IEEE Trans Med Imaging. 2021 Sep;40(9):2295-2305. doi: 10.1109/TMI.2021.3076810. Epub 2021 Aug 31.
A variety of deep neural network (DNN)-based image denoising methods have been proposed for use with medical images. Traditional measures of image quality (IQ) have been employed to optimize and evaluate these methods. However, the objective evaluation of IQ for the DNN-based denoising methods remains largely lacking. In this work, we evaluate the performance of DNN-based denoising methods by use of task-based IQ measures. Specifically, binary signal detection tasks under signal-known-exactly (SKE) with background-known-statistically (BKS) conditions are considered. The performance of the ideal observer (IO) and common linear numerical observers are quantified and detection efficiencies are computed to assess the impact of the denoising operation on task performance. The numerical results indicate that, in the cases considered, the application of a denoising network can result in a loss of task-relevant information in the image. The impact of the depth of the denoising networks on task performance is also assessed. The presented results highlight the need for the objective evaluation of IQ for DNN-based denoising technologies and may suggest future avenues for improving their effectiveness in medical imaging applications.

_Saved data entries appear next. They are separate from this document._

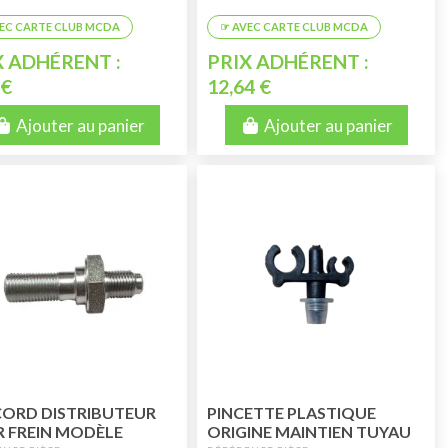
X ADHÉRENT :
PRIX ADHÉRENT :
 €
12,64 €
Ajouter au panier
Ajouter au panier
ORD DISTRIBUTEUR
PINCETTE PLASTIQUE
 FREIN MODÈLE
ORIGINE MAINTIEN TUYAU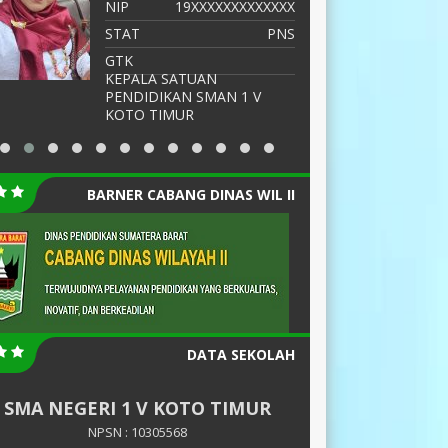
NIP
19XXXXXXXXXXXXX
N
STAT
PNS
S
GTK
G
KEPALA SATUAN
PENDIDIKAN SMAN 1 V
KOTO TIMUR
BARNER CABANG DINAS WIL II
DATA SEKOLAH
SMA NEGERI 1 V KOTO TIMUR
NPSN : 10305568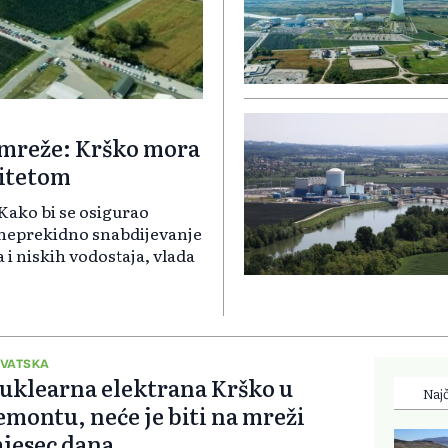
t mreže: Krško mora
itetom
Kako bi se osigurao
 neprekidno snabdijevanje
i niskih vodostaja, vlada
VATSKA
uklearna elektrana Krško u
Najč
emontu, neće je biti na mreži
jesec dana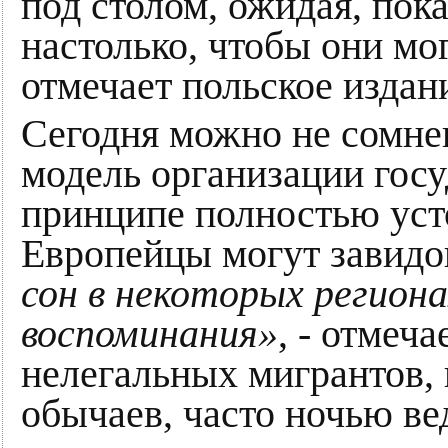
под столом, ожидая, пок
настолько, чтобы они мог
отмечает польское издан
Сегодня можно не сомнев
модель организации госу
принципе полностью уст
Европейцы могут завидо
сон в некоторых региона
воспоминания»
, - отмеч
нелегальных мигрантов, 
обычаев, часто ночью ве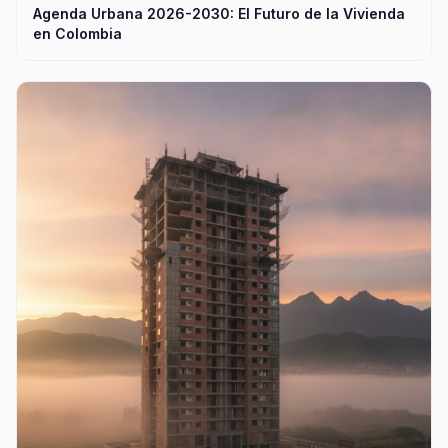
Agenda Urbana 2026-2030: El Futuro de la Vivienda
en Colombia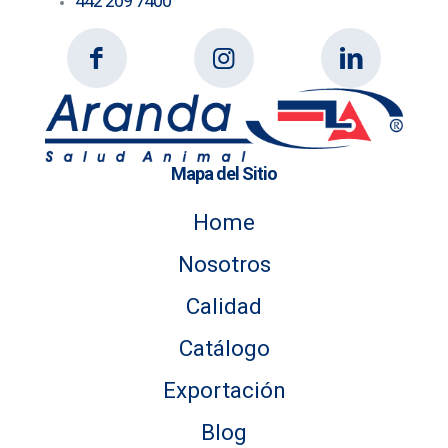
442 209 7400
Mapa del Sitio
Home
Nosotros
Calidad
Catálogo
Exportación
Blog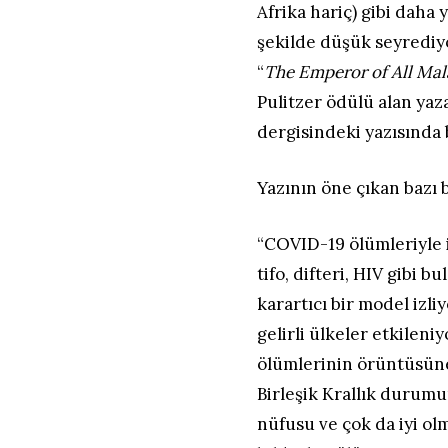
Afrika hariç) gibi daha 
şekilde düşük seyrediyo
“
The Emperor of All Mal
Pulitzer ödülü alan ya
dergisindeki yazısında 
Yazının öne çıkan bazı 
“COVID-19 ölümleriyle i
tifo, difteri, HIV gibi 
karartıcı bir model izli
gelirli ülkeler etkileni
ölümlerinin örüntüsüne 
Birleşik Krallık durumu
nüfusu ve çok da iyi olm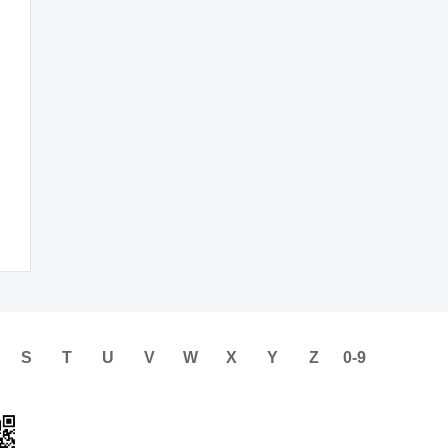
S
T
U
V
W
X
Y
Z
0-9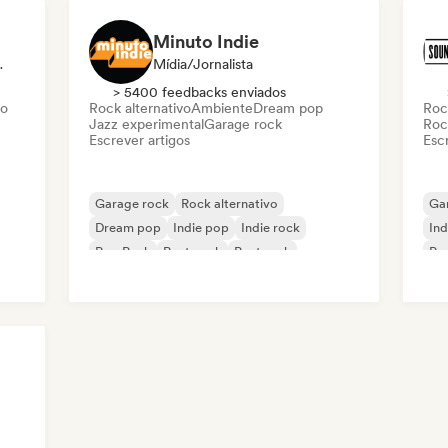
Minuto Indie
luenciador
Mídia/Jornalista
> 5400 feedbacks enviados
vo
Rock alternativo
Ambiente
Dream pop
Roc
Jazz experimental
Garage rock
Roc
Escrever artigos
Escr
Garage rock
Rock alternativo
Ga
Dream pop
Indie pop
Indie rock
Ind
Pop Punk
Post punk
Post rock
Po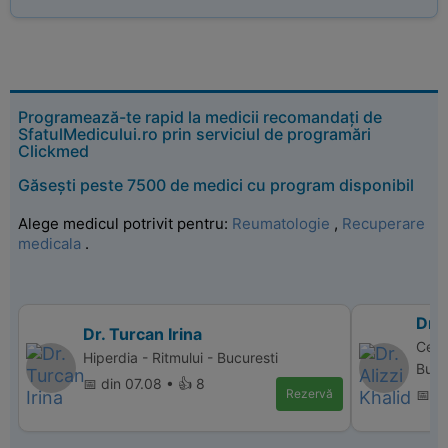
Programează-te rapid la medicii recomandați de
SfatulMedicului.ro prin serviciul de programări
Clickmed
Găsești peste 7500 de medici cu program disponibil
Alege medicul potrivit pentru:
Reumatologie
,
Recuperare
medicala
.
Dr. 
Dr. Turcan Irina
Cent
Hiperdia - Ritmului - Bucuresti
Bucu
📅 din 07.08 • 👍 8
Rezervă
📅 d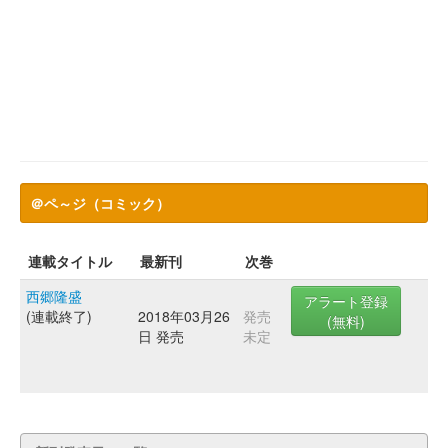
＠ペ～ジ（コミック）
連載タイトル
最新刊
次巻
西郷隆盛
アラート登録
(連載終了)
2018年03月26
発売
(無料)
日 発売
未定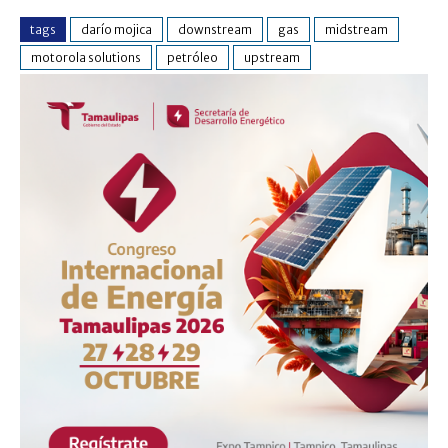
tags
darío mojica
downstream
gas
midstream
motorola solutions
petróleo
upstream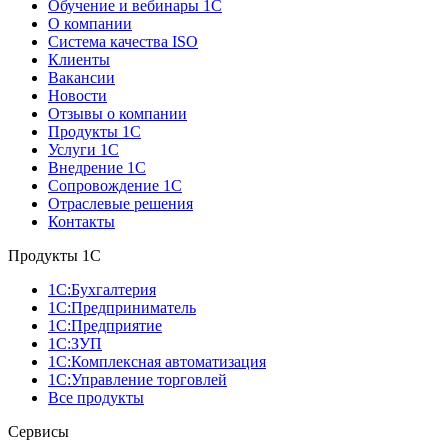
Обучение и вебинары 1С
О компании
Система качества ISO
Клиенты
Вакансии
Новости
Отзывы о компании
Продукты 1С
Услуги 1С
Внедрение 1С
Сопровождение 1С
Отраслевые решения
Контакты
Продукты 1C
1С:Бухгалтерия
1С:Предприниматель
1С:Предприятие
1С:ЗУП
1С:Комплексная автоматизация
1С:Управление торговлей
Все продукты
Сервисы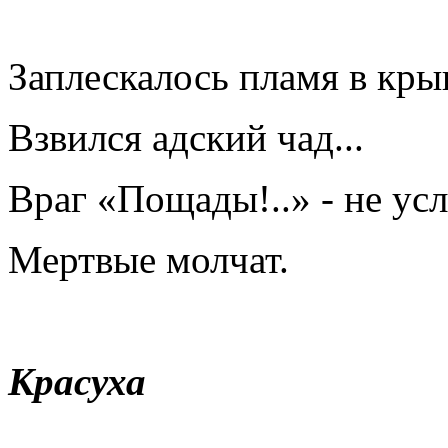
Заплескалось пламя в кры
Взвился адский чад...
Враг «Пощады!..» - не ус
Мертвые молчат.
Красуха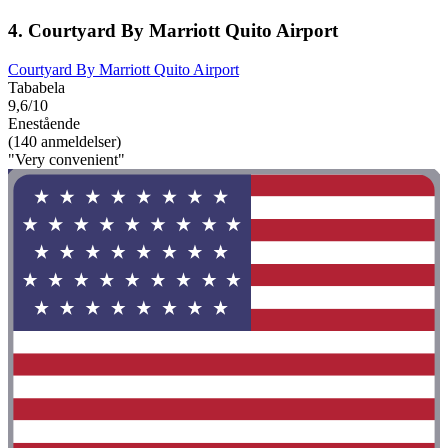
4. Courtyard By Marriott Quito Airport
Courtyard By Marriott Quito Airport
Tababela
9,6/10
Enestående
(140 anmeldelser)
"Very convenient"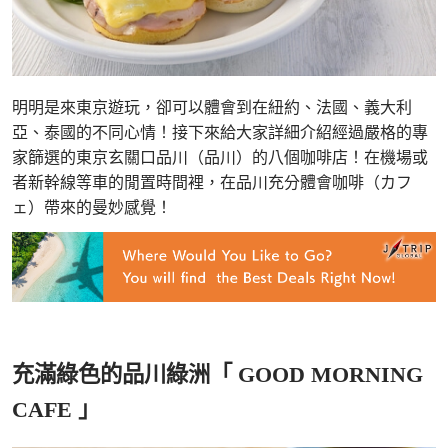
明明是來東京遊玩，卻可以體會到在紐約、法國、義大利
亞、泰國的不同心情！接下來給大家詳細介紹經過嚴格的專
家篩選的東京玄關口品川（品川）的八個咖啡店！在機場或
者新幹線等車的閒置時間裡，在品川充分體會咖啡（カフ
ェ）帶來的曼妙感覺！
充滿綠色的品川綠洲「 GOOD MORNING
CAFE 」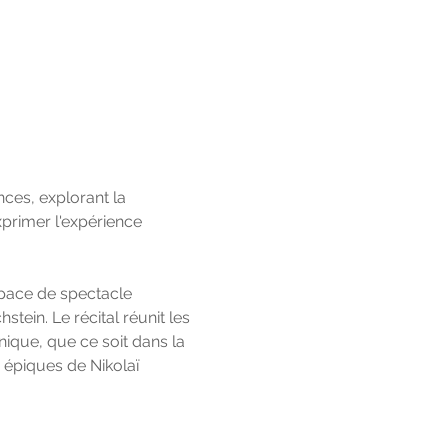
ces, explorant la 
xprimer l'expérience 
pace de spectacle 
tein. Le récital réunit les 
nique, que ce soit dans la 
 épiques de Nikolaï 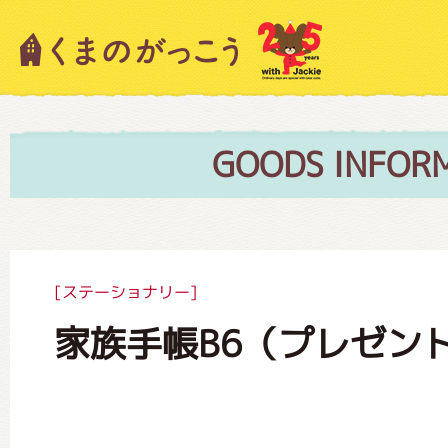
キャラクター紹介
ニュース
GOODS INFOR
スタッフブログ
[ステーショナリー]
家族手帳B6（プレゼン
絵本・作家紹介
ショップインフォメーション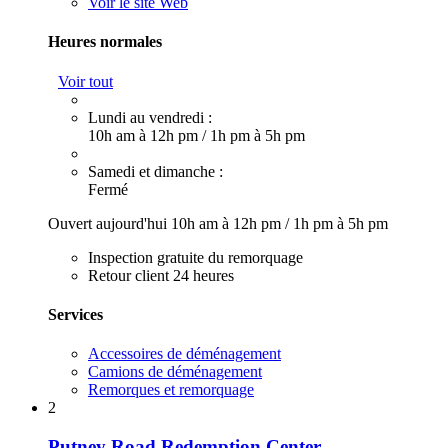
Voir le site Web
Heures normales
Voir tout
Lundi au vendredi :
10h am à 12h pm
/
1h pm à 5h pm
Samedi et dimanche :
Fermé
Ouvert aujourd'hui
10h am à 12h pm
/
1h pm à 5h pm
Inspection gratuite du remorquage
Retour client 24 heures
Services
Accessoires de déménagement
Camions de déménagement
Remorques et remorquage
2
Putney Road Redemption Center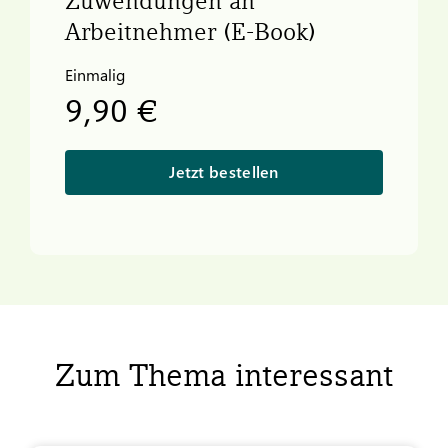
Zuwendungen an
Arbeitnehmer (E-Book)
Einmalig
9,90 €
Jetzt bestellen
Zum Thema interessant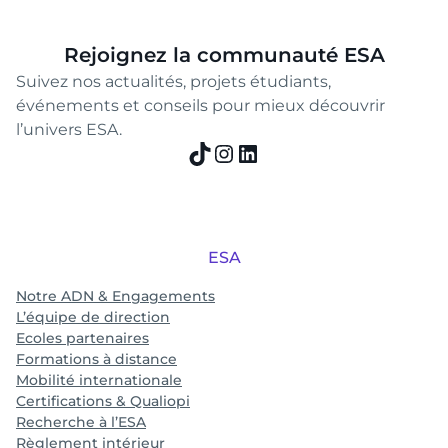
Rejoignez la communauté ESA
Suivez nos actualités, projets étudiants,
événements et conseils pour mieux découvrir
l’univers ESA.
TikTok
Instagram
LinkedIn
ESA
Notre ADN & Engagements
L’équipe de direction
Ecoles partenaires
Formations à distance
Mobilité internationale
Certifications & Qualiopi
Recherche à l’ESA
Règlement intérieur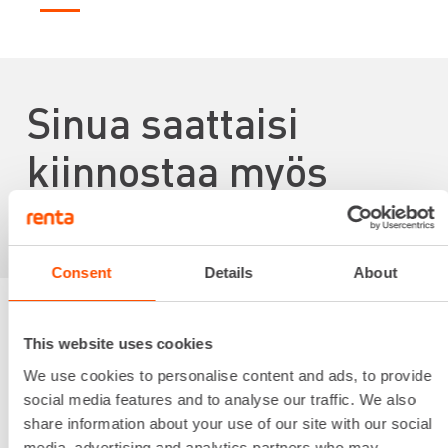
Sinua saattaisi
kiinnostaa myös
Consent
Details
About
This website uses cookies
Renta palvelee
We use cookies to personalise content and ads, to provide
social media features and to analyse our traffic. We also
Palvelemme koko
share information about your use of our site with our social
prosessin ajan laitteiden
media, advertising and analytics partners who may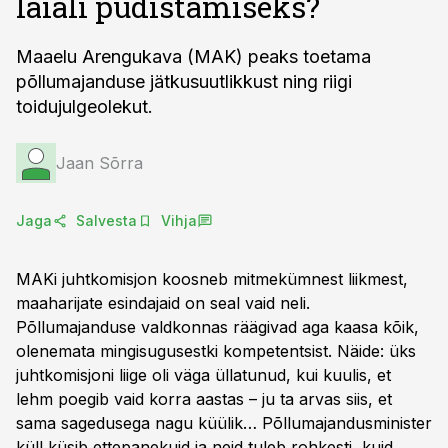
laiali pudistamiseks?
Maaelu Arengukava (MAK) peaks toetama
põllumajanduse jätkusuutlikkust ning riigi
toidujulgeolekut.
Jaan Sõrra
Jaga
Salvesta
Vihja
MAKi juhtkomisjon koosneb mitmekümnest liikmest,
maaharijate esindajaid on seal vaid neli.
Põllumajanduse valdkonnas räägivad aga kaasa kõik,
olenemata mingisugusestki kompetentsist. Näide: üks
juhtkomisjoni liige oli väga üllatunud, kui kuulis, et
lehm poegib vaid korra aastas – ju ta arvas siis, et
sama sagedusega nagu küülik… Põllumajandusminister
küll küsib ettepanekuid ja neid tuleb rohkesti, kuid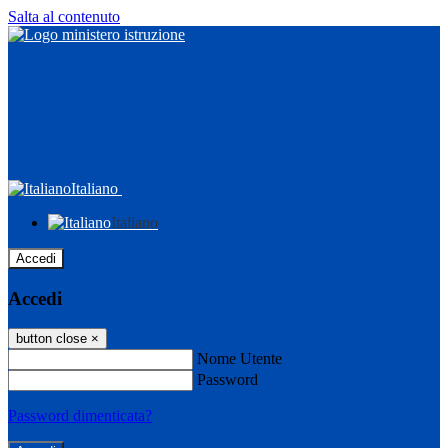
Salta al contenuto
Italiano
Italiano
Accedi
Accedi
button close
×
Nome Utente
Password
Password dimenticata?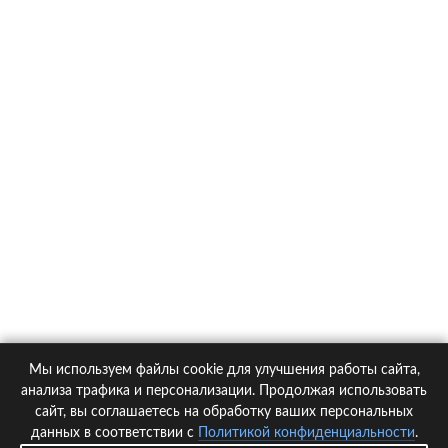
О компании
Контакты
Политика конфиденциальности
Статьи
Автомобили
Страховые компании
Мы используем файлы cookie для улучшения работы сайта,
© 2005-2026 KupiPolis.ru | Наш адрес: 127015 г.Москва, Большая
анализа трафика и персонализации. Продолжая использовать
Новодмитровская ул. 23с6, 4 эт.
сайт, вы соглашаетесь на обработку ваших персональных
данных в соответствии с
Политикой конфиденциальности
.
При использовании материалов гиперссылка на kupipolis.ru обязательна!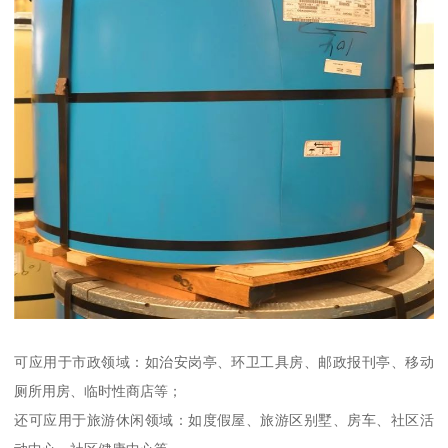
可应用于市政领域：如治安岗亭、环卫工具房、邮政报刊亭、移动
厕所用房、临时性商店等；
还可应用于旅游休闲领域：如度假屋、旅游区别墅、房车、社区活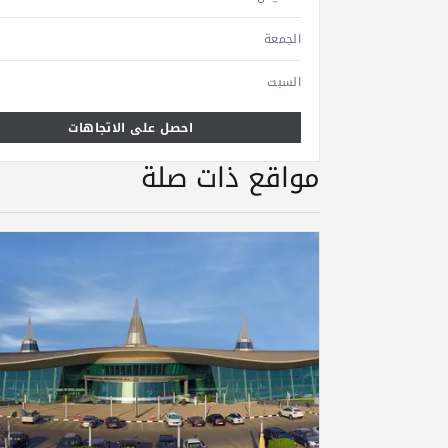
الجمعة
السبت
احصل على الاتجاهات
مواقع ذات صلة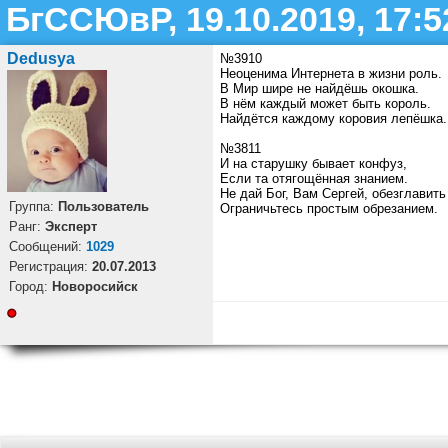
БгССЮвР, 19.10.2019, 17:5
Dedusya
№3910
Неоценима Интернета в жизни роль.
В Мир шире не найдёшь окошка.
В нём каждый может быть король.
Найдётся каждому коровия лепёшка.
№3811
И на старушку бывает конфуз,
Если та отягощённая знанием.
Не дай Бог, Вам Сергей, обезглавить
Группа:
Пользователь
Ограничьтесь простым обрезанием.
Ранг:
Эксперт
Cообщений:
1029
Регистрация:
20.07.2013
Город:
Новоросийск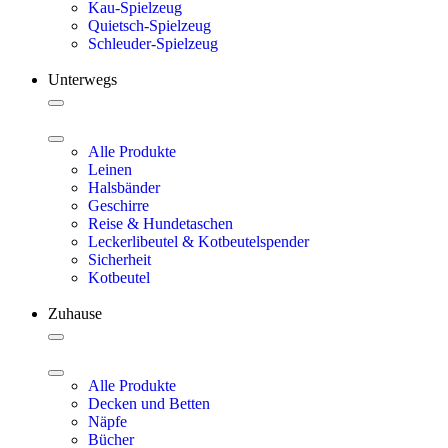
Kau-Spielzeug
Quietsch-Spielzeug
Schleuder-Spielzeug
Unterwegs
Alle Produkte
Leinen
Halsbänder
Geschirre
Reise & Hundetaschen
Leckerlibeutel & Kotbeutelspender
Sicherheit
Kotbeutel
Zuhause
Alle Produkte
Decken und Betten
Näpfe
Bücher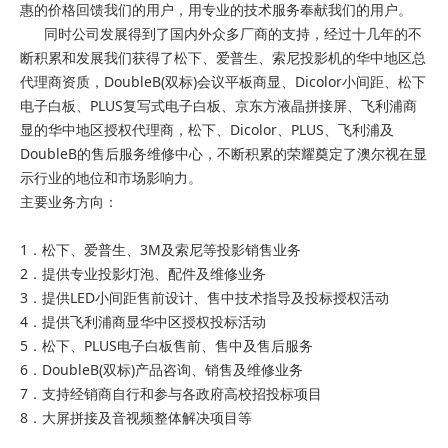
惠的价格回馈我们的用户，用专业的技术服务奉献我们的用户。
同时公司发展得到了国内外众多厂商的支持，经过十几年的不
断积累和发展我们获得了松下、爱普生、索尼投影机的华中地区总
代理商资质，DoubleB(双标)会议平板商显、Dicolor小间距、松下
电子白板、PLUS复写式电子白板、京东方液晶拼接屏、飞利浦商
显的华中地区授权代理商，松下、Dicolor、PLUS、飞利浦及
DoubleB的售后服务维修中心，不断积累的荣耀奠定了澳尔视在显
示行业的地位和市场影响力。
主要业务方向：
1．松下、爱普生、3M及索尼等投影销售业务
2．提供专业投影灯泡、配件及维修业务
3．提供LED小间距售前设计、售中技术指导及投标授权活动
4．提供飞利浦商显华中区授权投标活动
5．松下、PLUS电子白板售前、售中及售后服务
6．DoubleB(双标)产品咨询、销售及维修业务
7．支持经销商自行和参与各政府高校招投标项目
8．大屏拼接及音视频整体解决项目等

已经提出了各种基于深度神经网络 (DNN) 的医学图像去噪方法。传统的图像质量 (IQ) 衡量标准被用于优化和评估这些方法。然而,基于 DNN 的去噪方法的 IQ 客观评估仍然很大程度上缺失。在这项工作中,我们通过使用基于任务的 IQ 衡量标准来评估基于 DNN 的去噪方法的性能。具体来说,考虑了在信号已知完全 (SKE) 且背景已知统计 (BKS) 条件下的二进制信号检测任务。量化了理想观察者 (IO) 和常见线性数值观察者的性能,并计算了检测效率,以评估去噪操作对任务性能的影响。数值结果表明,在所考虑的情况下,去噪网络的应用可能会导致图像中与任务相关的信息丢失。还评估了去噪网络的深度对任务性能的影响。所提出的结果强调了对基于 DNN 的去噪技术的 IQ 进行客观评估的必要性,并可能为提高其在医学成像应用中的有效性提供未来的途径。